Now I don't know about you but sometimes I get to this point in the church year- 12 days out from Christmas- Epiphany Sunday- after all of the traveling, family gatherings, eating, gift giving and receiving- and finally having returned home to mounds of laundry and a startling return to school and the daily routine- sometimes I feel just like my little Jack did when he asked me that question so long ago. I can't help but look around at times and ask myself, "Did that really happen?"
This amazing, miraculous piece of our Christian story. God choosing to be with us in the most humble, surprising way. A little baby, born in a manger. Angels greeting shepherds with the incredible words, "Do not be afraid. I bring you good news of great joy that will be for all the people. Today in the city of David a savior has been born to you; he is Christ the Lord."
When we gather together on Christmas Eve and light candles and sing familiar carols, it's so much easier for it all to feel just that close. But now...almost two weeks after...Christmas Eve is already feeling like a memory. I'm sure it is for the kids among us. School is starting back up and I'm sure that some of you even already have reading to finish, projects to complete or you know that all of those things will be coming soon. Grown ups are back to full work-weeks and anxious to get all of the clutter of Christmas put back in the boxes and put away for another year. Soon, all of the tangible evidence of Christmas will be gone. No more decorated trees, wreaths on doors, lights on houses...
Did that really happen?
And that's what I love about Epiphany. Just when we are all tempted to put the Christmas story behind us and start pushing forward toward Easter- we pause to revisit the Nativity one more time. We take time to hear again one of the more puzzling parts of this familiar story and consider what it means for us.
When we read Bible stories downstairs in BLAST one of the things we sometimes do is to identify together 'what does this Bible story tell us?'- and 'what does this Bible story not tell us?' This can be useful when we are learning some of the more familiar Bible stories because it is interesting for the children to see how sometimes we remember stories based more on tradition than what is written in scripture. I remember when we did this a year ago with the story of the wise men the kids were particularly fascinated to realize how much of our retellings of the birth Christ are rooted more in our own imagination than in the words of the Bible.

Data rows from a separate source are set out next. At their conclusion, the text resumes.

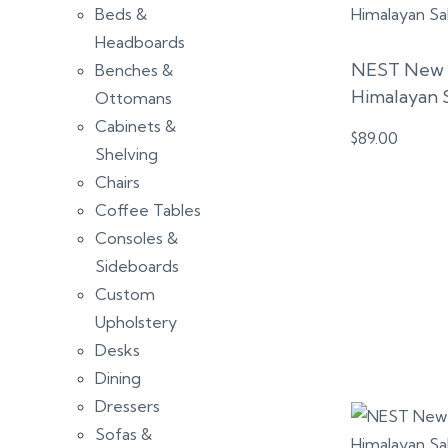
Beds &
Headboards
NEST New Y
Benches &
Himalayan 
Ottomans
Cabinets &
$
89.00
Shelving
Chairs
Coffee Tables
Consoles &
Sideboards
Custom
Upholstery
Desks
Dining
Dressers
Sofas &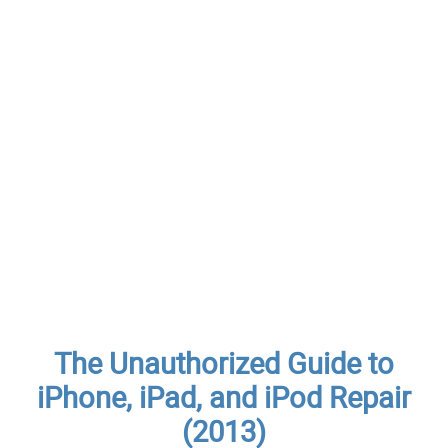
The Unauthorized Guide to
iPhone, iPad, and iPod Repair
(2013)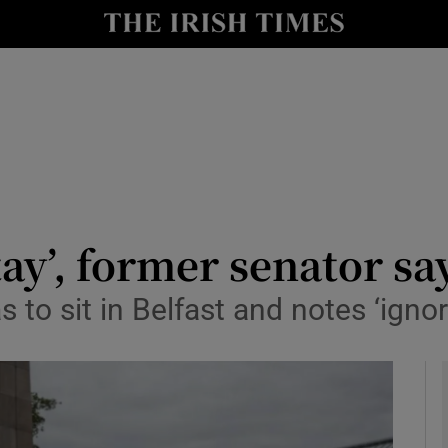
y
Show Technology sub sections
Show Science sub sections
tay’, former senator sa
s to sit in Belfast and notes ‘ig
Show Motors sub sections
Show Podcasts sub sections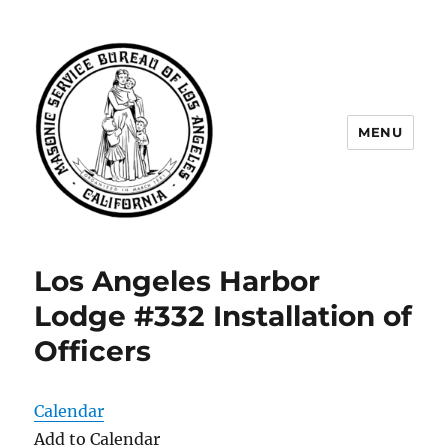
MENU
Masonic Service Bureau of Los
Angeles
Los Angeles Harbor
Lodge #332 Installation of
Officers
Calendar
Add to Calendar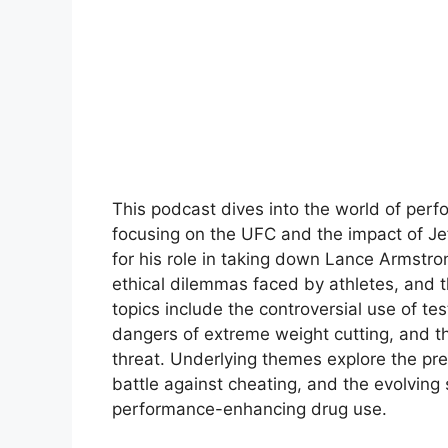
This podcast dives into the world of perf
focusing on the UFC and the impact of Jef
for his role in taking down Lance Armstron
ethical dilemmas faced by athletes, and t
topics include the controversial use of t
dangers of extreme weight cutting, and t
threat. Underlying themes explore the pre
battle against cheating, and the evolving 
performance-enhancing drug use.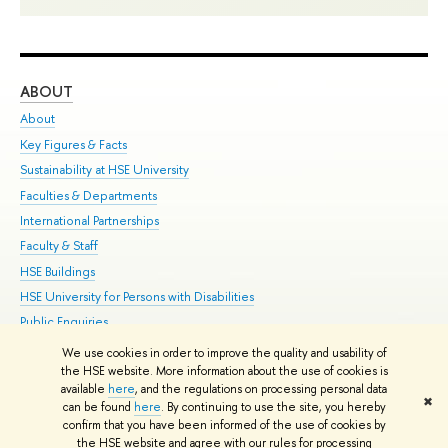
ABOUT
ST
About
Adm
Key Figures & Facts
Pr
Sustainability at HSE University
Un
Faculties & Departments
Gr
International Partnerships
Ex
Faculty & Staff
Su
HSE Buildings
Sem
HSE University for Persons with Disabilities
Bus
Public Enquiries
We use cookies in order to improve the quality and usability of
Edit
the HSE website. More information about the use of cookies is
© HSE University 1993–2026
Contacts
Copyright
Privacy Policy
Site
available
here
, and the regulations on processing personal data
✖
Map
can be found
here
. By continuing to use the site, you hereby
confirm that you have been informed of the use of cookies by
HSE Sans and HSE Slab fonts developed by the HSE Art and Design
the HSE website and agree with our rules for processing
School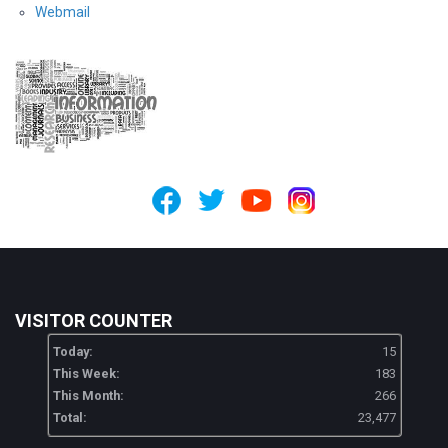
Webmail
VISITOR COUNTER
Today:
15
This Week:
183
This Month:
266
Total:
23,477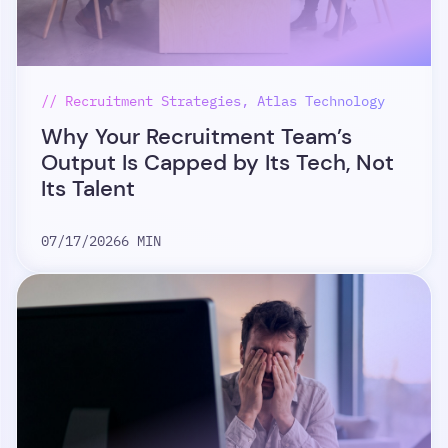
// Recruitment Strategies, Atlas Technology
Why Your Recruitment Team’s
Output Is Capped by Its Tech, Not
Its Talent
07/17/2026
6 MIN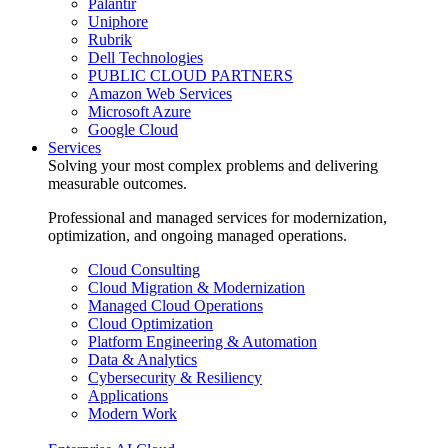
Palantir
Uniphore
Rubrik
Dell Technologies
PUBLIC CLOUD PARTNERS
Amazon Web Services
Microsoft Azure
Google Cloud
Services
Solving your most complex problems and delivering
measurable outcomes.
Professional and managed services for modernization,
optimization, and ongoing managed operations.
Cloud Consulting
Cloud Migration & Modernization
Managed Cloud Operations
Cloud Optimization
Platform Engineering & Automation
Data & Analytics
Cybersecurity & Resiliency
Applications
Modern Work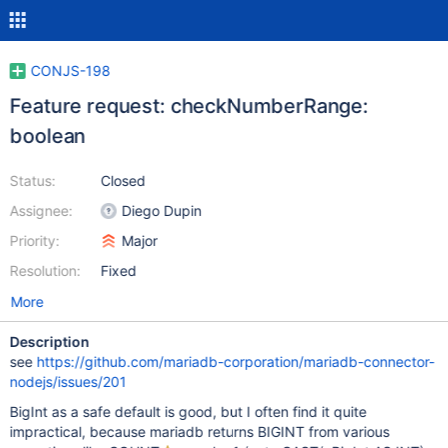
CONJS-198
Feature request: checkNumberRange:
boolean
Status:
Closed
Assignee:
Diego Dupin
Priority:
Major
Resolution:
Fixed
More
Description
see
https://github.com/mariadb-corporation/mariadb-connector-
nodejs/issues/201
BigInt as a safe default is good, but I often find it quite
impractical, because mariadb returns BIGINT from various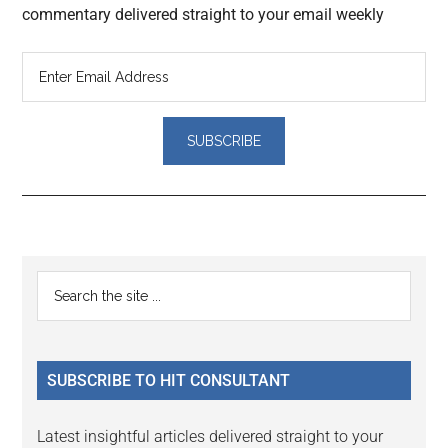
commentary delivered straight to your email weekly
Reader
Primary
Search
Interactions
the
Sidebar
site
...
SUBSCRIBE TO HIT CONSULTANT
Latest insightful articles delivered straight to your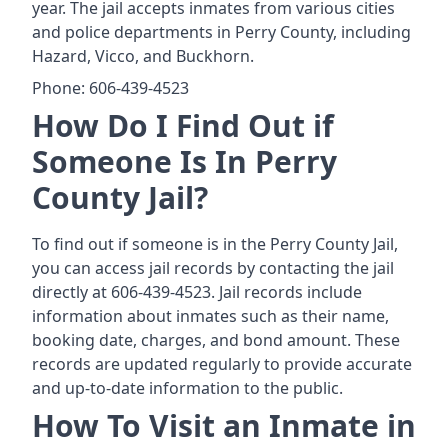
year. The jail accepts inmates from various cities
and police departments in Perry County, including
Hazard, Vicco, and Buckhorn.
Phone: 606-439-4523
How Do I Find Out if
Someone Is In Perry
County Jail?
To find out if someone is in the Perry County Jail,
you can access jail records by contacting the jail
directly at 606-439-4523. Jail records include
information about inmates such as their name,
booking date, charges, and bond amount. These
records are updated regularly to provide accurate
and up-to-date information to the public.
How To Visit an Inmate in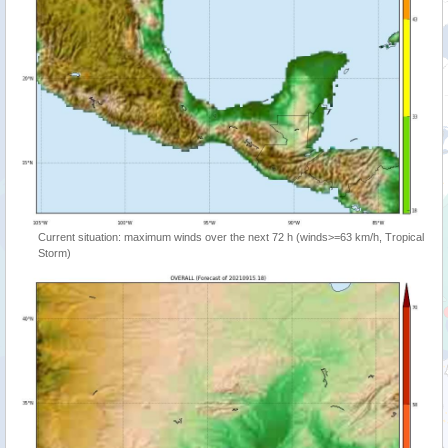
Current situation: maximum winds over the next 72 h (winds>=63 km/h, Tropical
Storm)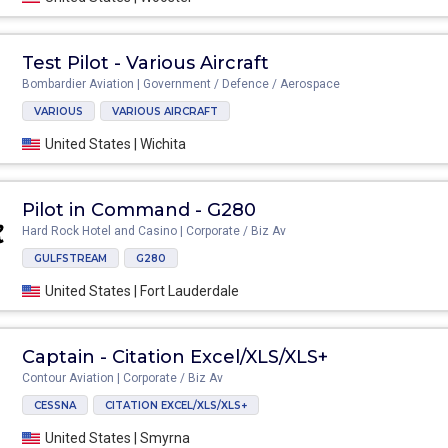
Test Pilot - Various Aircraft
Bombardier Aviation | Government / Defence / Aerospace
VARIOUS
VARIOUS AIRCRAFT
United States | Wichita
Pilot in Command - G280
Hard Rock Hotel and Casino | Corporate / Biz Av
GULFSTREAM
G280
United States | Fort Lauderdale
Captain - Citation Excel/XLS/XLS+
Contour Aviation | Corporate / Biz Av
CESSNA
CITATION EXCEL/XLS/XLS+
United States | Smyrna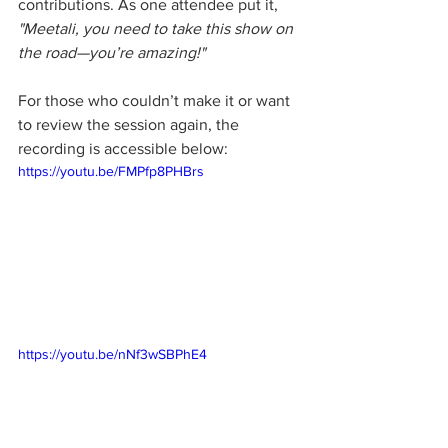
contributions. As one attendee put it, 
"Meetali, you need to take this show on 
the road—you’re amazing!"
For those who couldn’t make it or want 
to review the session again, the 
recording is accessible below:
https://youtu.be/FMPfp8PHBrs
https://youtu.be/nNf3wSBPhE4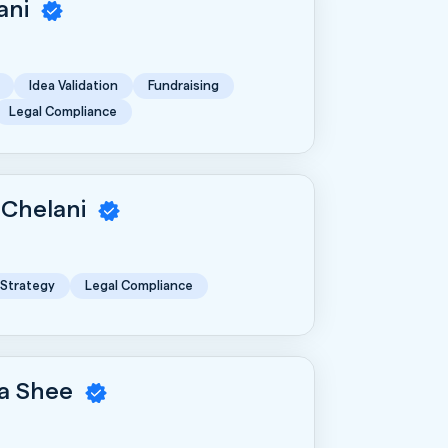
rani
Idea Validation
Fundraising
Legal Compliance
 Chelani
 Strategy
Legal Compliance
a Shee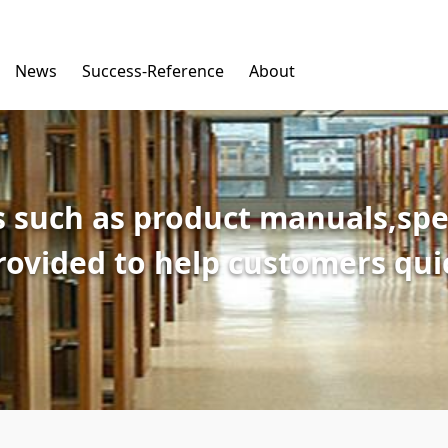
News
Success-Reference
About
 such as product manuals,spec
provided to help customers qu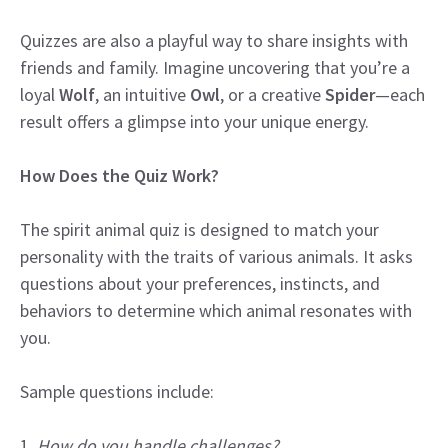
Quizzes are also a playful way to share insights with
friends and family. Imagine uncovering that you’re a
loyal
Wolf
, an intuitive
Owl
, or a creative
Spider
—each
result offers a glimpse into your unique energy.
How Does the Quiz Work?
The spirit animal quiz is designed to match your
personality with the traits of various animals. It asks
questions about your preferences, instincts, and
behaviors to determine which animal resonates with
you.
Sample questions include:
1.
How do you handle challenges?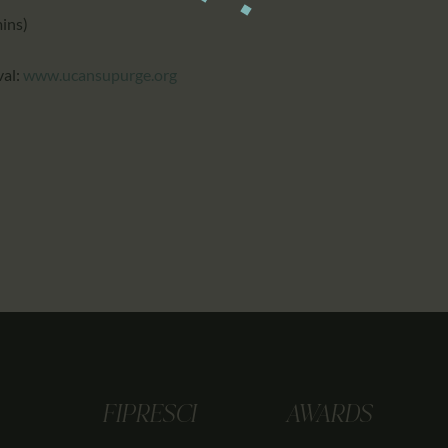
mins)
val:
www.ucansupurge.org
FIPRESCI
AWARDS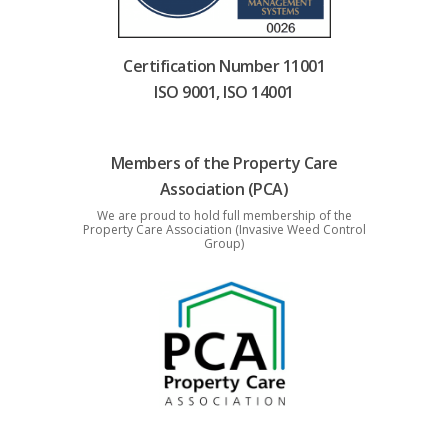
Certification Number 11001
ISO 9001, ISO 14001
Members of the Property Care
Association (PCA)
We are proud to hold full membership of the
Property Care Association (Invasive Weed Control
Group)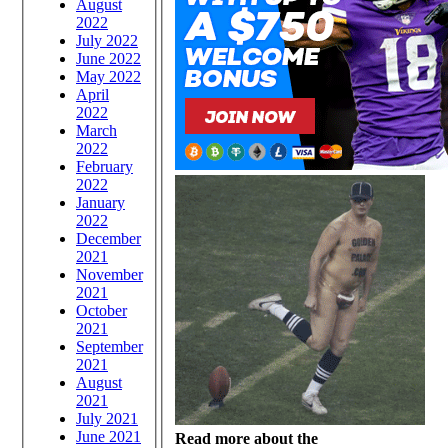
August
2022
July 2022
June 2022
May 2022
April
2022
March
2022
February
2022
January
2022
December
2021
November
2021
October
2021
September
2021
August
2021
July 2021
June 2021
Read more about the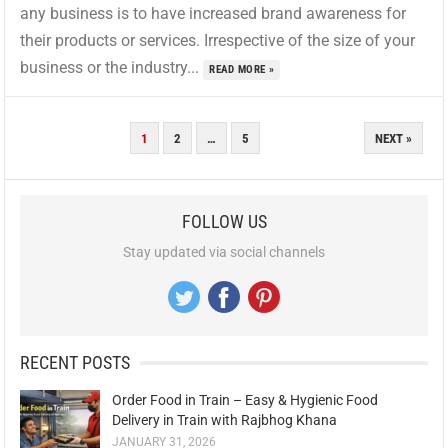
any business is to have increased brand awareness for
their products or services. Irrespective of the size of your
business or the industry...
READ MORE »
POSTS
1
2
…
5
NEXT »
PAGINATION
FOLLOW US
Stay updated via social channels
RECENT POSTS
Order Food in Train – Easy & Hygienic Food
Delivery in Train with Rajbhog Khana
JANUARY 31, 2026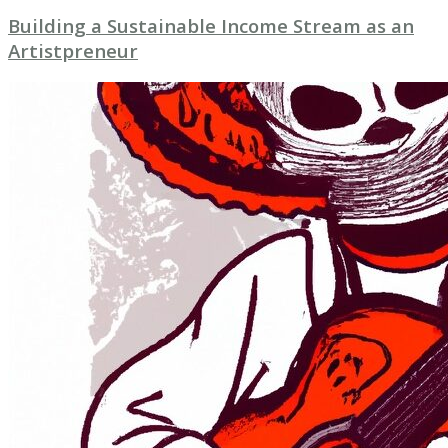
Building a Sustainable Income Stream as an
Artistpreneur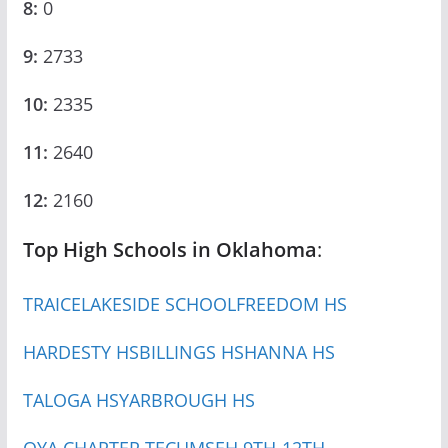
8:
0
9:
2733
10:
2335
11:
2640
12:
2160
Top High Schools in Oklahoma
:
TRAICE
LAKESIDE SCHOOL
FREEDOM HS
HARDESTY HS
BILLINGS HS
HANNA HS
TALOGA HS
YARBROUGH HS
OYA CHARTER TECUMSEH 9TH-12TH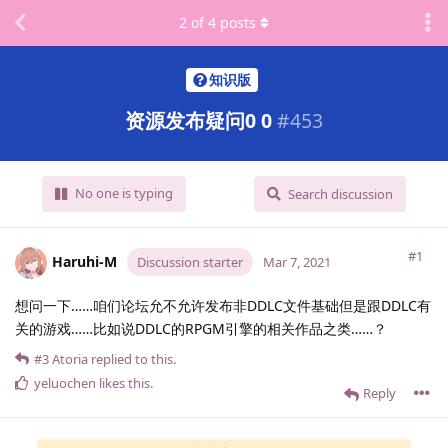
2
of
4
posts
知识版
资源发布疑问0 0
#
453
No one is typing
Search discussion
#1
Haruhi-M
Discussion starter
Mar 7, 2021
想问一下……咱们论坛允不允许发布非DDLC文件基础但是跟DDLC有
关的游戏……比如说DDLC的RPGM引擎的相关作品之类……？
#3
Atoria
replied to this.
yeluochen
likes this
.
Reply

For example: the kids were surprised to learn that nowhere in the words of Matthew does it tell us that there were only three wise men. We don't know where the wise men came from other than it was east of Jerusalem. We don't know the names of the wise men or even how they came to recognize the importance of the star they saw and why they would know that meant a new king had been born. We don't know how long they traveled or how old the baby Jesus was when they finally arrived. And even though we often refer to them as Kings, we don't know that they were kings at all since the Bible doesn't tell us so. And finally, other than knowing they took a different route home to avoid that evil King Herod, we don't know how their lives might have been different after having seen and worshiped the son of God.
So, that was a pretty long list of things this Bible story doesn't tell us. But anytime we go through this process in BLAST of figuring out what we know and what we don't know we always finish by asking one question. In fact, you would find this question printed out in big letters on our bulletin board down in the BLAST room. The question we ask then is, "What's the Big Idea?"
The reality is that the stories in the Bible often have some big holes. And that's why allowing some degree of imagination to fill in the gaps is completely understandable and even useful. Using our imagination to consider there might have been a fourth wise man named Hank, or whether the Innkeeper might have been a bit cranky about all the interruptions that big night helps us remember that these are real stories about real people. People who lived and breathed and had good days and bad days, but were all part of God's story. But even when we use our imagination to try and give some color to these stories we have heard so many times, there is still information missing that we might wish we could have. But if we look carefully, usually we can find a bigger message, beyond the details of the story, that we can take with us and apply to our lives.
So, What's the Big Idea in this unusual story about some unidentified wise men who followed a star to find the Baby Jesus?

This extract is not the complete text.